SEATTLE — The contractor trying to dig a new highway tunnel under downtown Seattle is ready for a key event in repairing the stalled boring machine known as Bertha, a state transportation official said.
Seattle Tunnel Partners has completed a cradle at the bottom of a 120-foot rescue pit. Now Bertha will have to drill about 20 feet through the pit’s concrete wall to reach it.
The 2,000-ton head of the boring machine will rest on the cradle so it can be lifted by a huge crane to the surface.
The contractor needs to replace bearings and seals and other parts, then lower the cutting head back into the pit so Bertha can continue tunneling.
“They are ready to go on this repair plan,” said Todd Trepanier, the state Transportation Department’s project manager.
He updated the Seattle City Council on Monday on the progress, the Seattle Daily Journal of Commerce reported.
Bertha overheated and ground to a halt in December 2013 about 1,000 feet into a planned 2-mile tunnel.
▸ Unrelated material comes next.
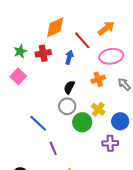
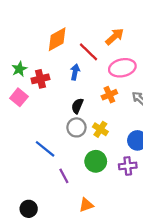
red cross: (43, 53) -> (40, 79), moved
yellow cross: (98, 109) -> (100, 129), moved
green circle: (82, 122) -> (96, 161), moved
It would carry Highway 99 traffic and allow the state to tear down the aging Alaskan Way Viaduct, which could collapse in a major earthquake.
If Bertha can’t bring itself to bore through the pit’s wall, workers would have to break through the wall from inside the pit.
Seattle Tunnel Partners needs to get Bertha moving again to complete the $2 billion tunnel project by the latest projected opening in late 2017.